# Task directions:
What you write should be an exact repeat of the lines from the one with "Inicio (378, 2131)" through the final line below, minus the pictures.

Provided material below:

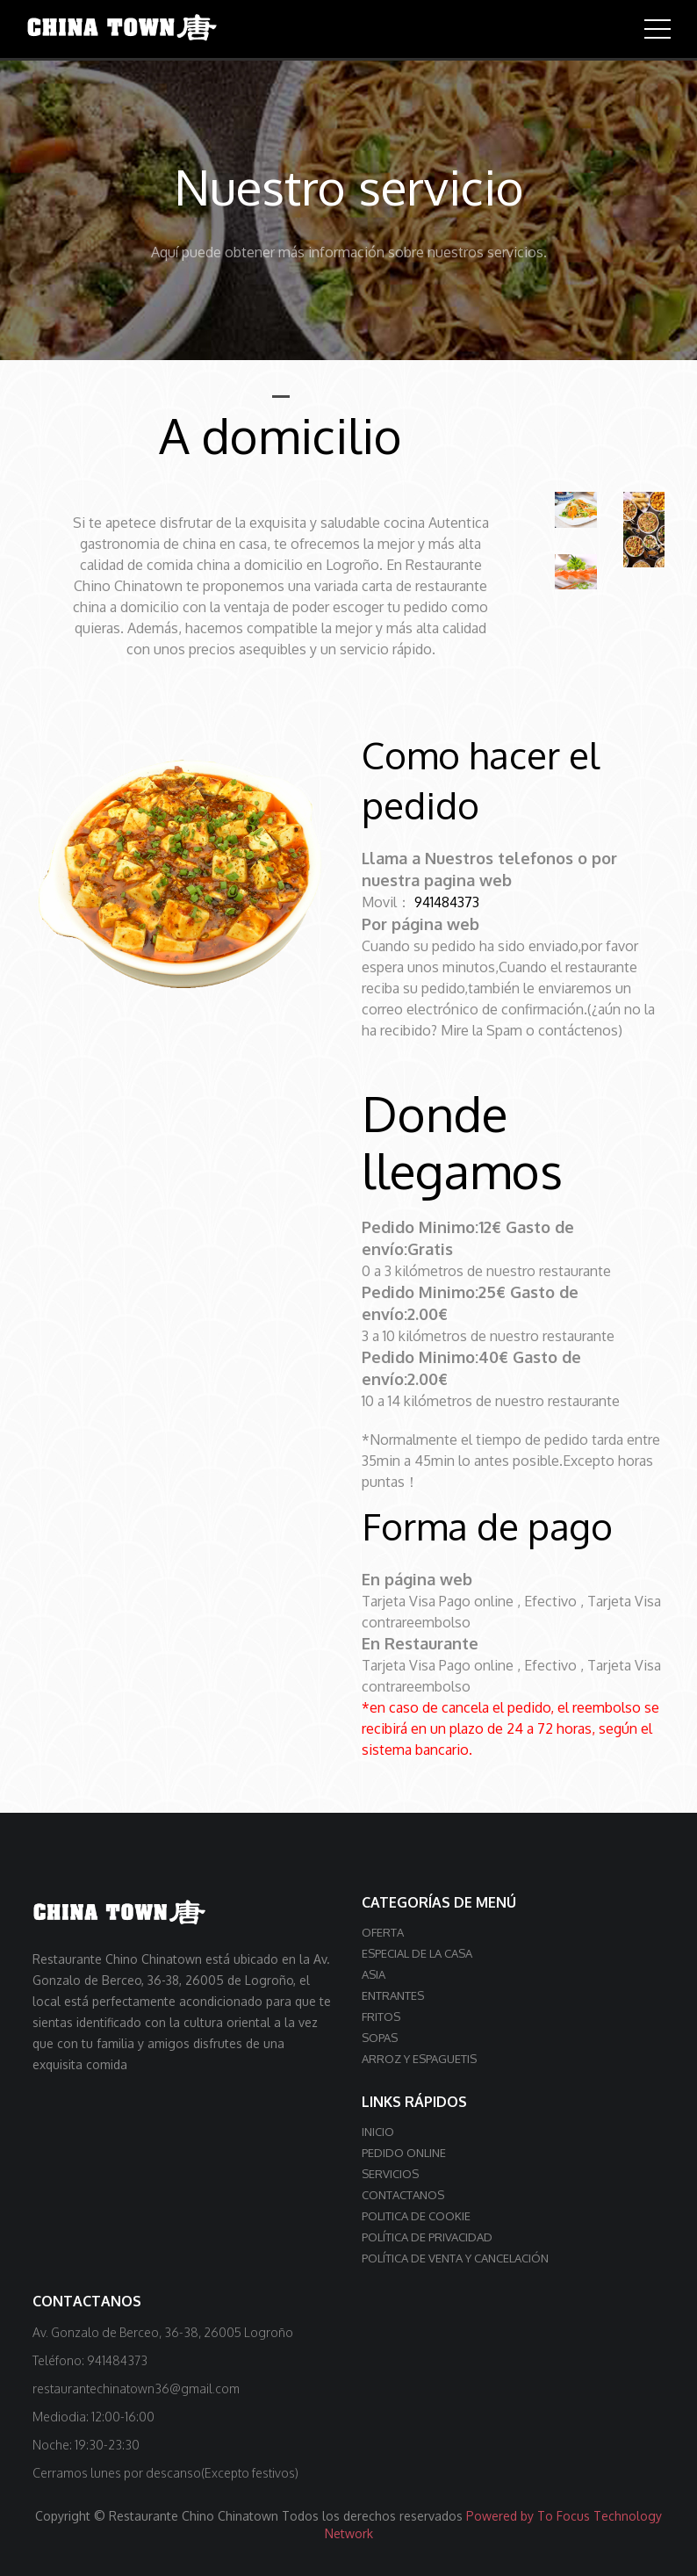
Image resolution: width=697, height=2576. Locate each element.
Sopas (380, 2037)
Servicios (390, 2173)
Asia (373, 1973)
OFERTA (383, 1931)
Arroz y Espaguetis (419, 2058)
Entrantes (393, 1995)
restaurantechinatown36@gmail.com (136, 2387)
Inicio (378, 2131)
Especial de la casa (417, 1952)
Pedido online (404, 2152)
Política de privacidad (427, 2236)
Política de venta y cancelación (455, 2257)
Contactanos (403, 2194)
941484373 (448, 902)
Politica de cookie (416, 2215)
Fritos (381, 2016)
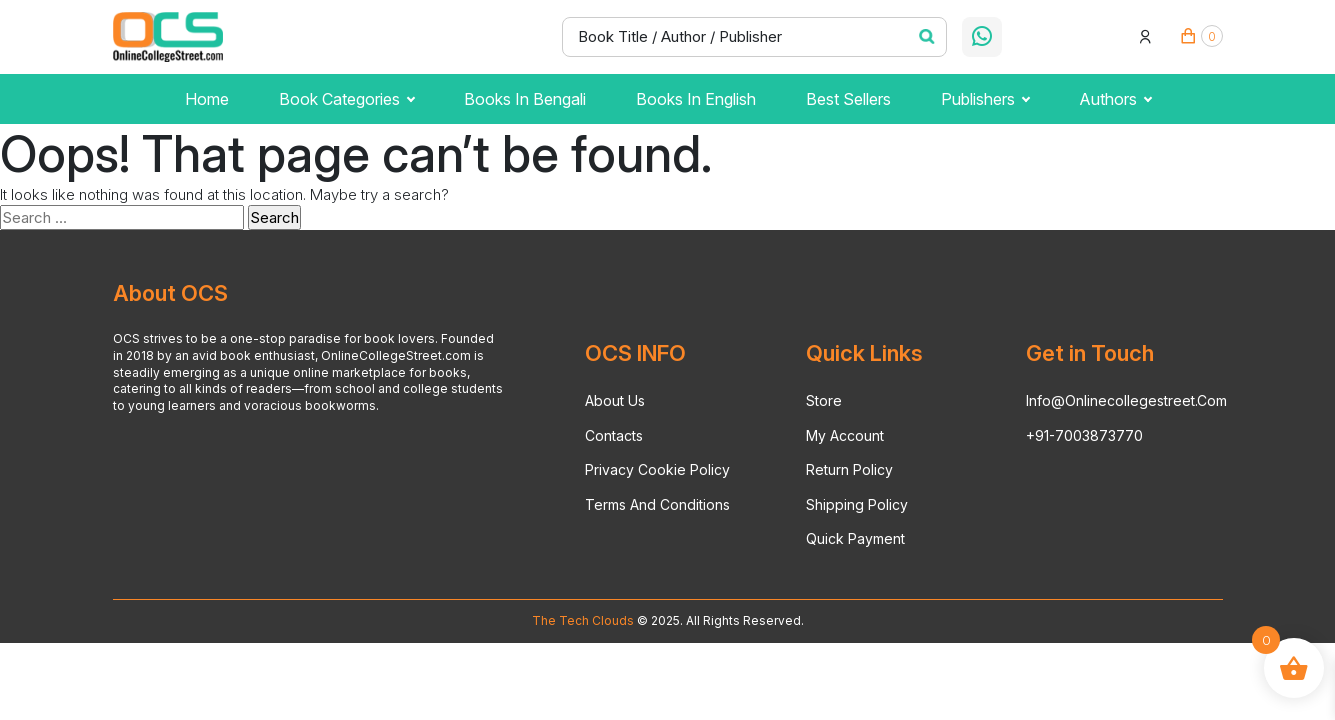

End of Provided material.

# Written response:
Inicio (378, 2131)
Especial de la casa (417, 1952)
Pedido online (404, 2152)
Política de privacidad (427, 2236)
Política de venta y cancelación (455, 2257)
Contactanos (403, 2194)
941484373 (448, 902)
Politica de cookie (416, 2215)
Fritos (381, 2016)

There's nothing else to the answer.